Assignment
Please report every line in the material below where the word "גנוט" is found.

Provided records
============

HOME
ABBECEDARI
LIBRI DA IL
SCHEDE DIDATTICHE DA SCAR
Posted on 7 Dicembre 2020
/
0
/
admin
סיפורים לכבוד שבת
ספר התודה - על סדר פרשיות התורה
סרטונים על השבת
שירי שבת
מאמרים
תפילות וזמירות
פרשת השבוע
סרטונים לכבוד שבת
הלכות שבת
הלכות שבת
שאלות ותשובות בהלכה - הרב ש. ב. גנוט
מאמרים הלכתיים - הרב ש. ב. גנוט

============

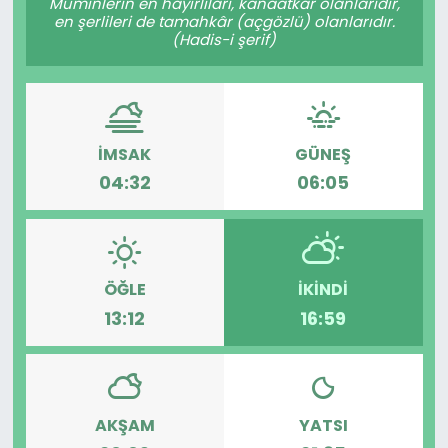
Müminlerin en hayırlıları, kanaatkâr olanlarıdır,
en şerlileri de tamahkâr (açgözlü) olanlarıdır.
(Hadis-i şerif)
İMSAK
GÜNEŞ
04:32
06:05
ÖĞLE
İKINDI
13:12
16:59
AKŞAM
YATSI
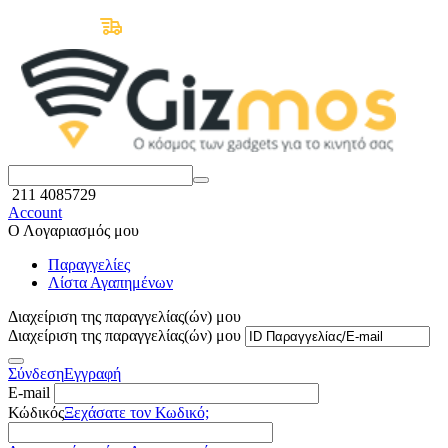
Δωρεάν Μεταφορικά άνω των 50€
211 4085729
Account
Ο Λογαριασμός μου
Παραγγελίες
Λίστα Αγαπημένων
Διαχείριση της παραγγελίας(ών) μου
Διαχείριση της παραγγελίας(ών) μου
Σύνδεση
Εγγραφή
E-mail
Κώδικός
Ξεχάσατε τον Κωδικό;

============

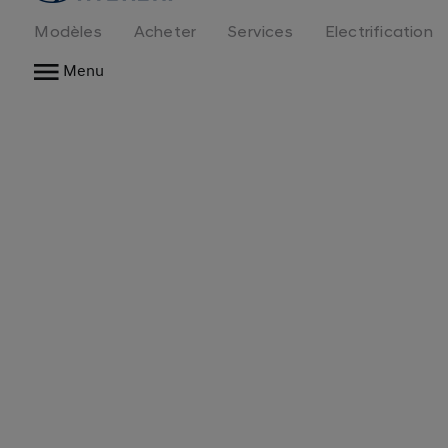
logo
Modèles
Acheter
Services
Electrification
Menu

============

The answer
שאלות ותשובות בהלכה - הרב ש. ב. גנוט
מאמרים הלכתיים - הרב ש. ב. גנוט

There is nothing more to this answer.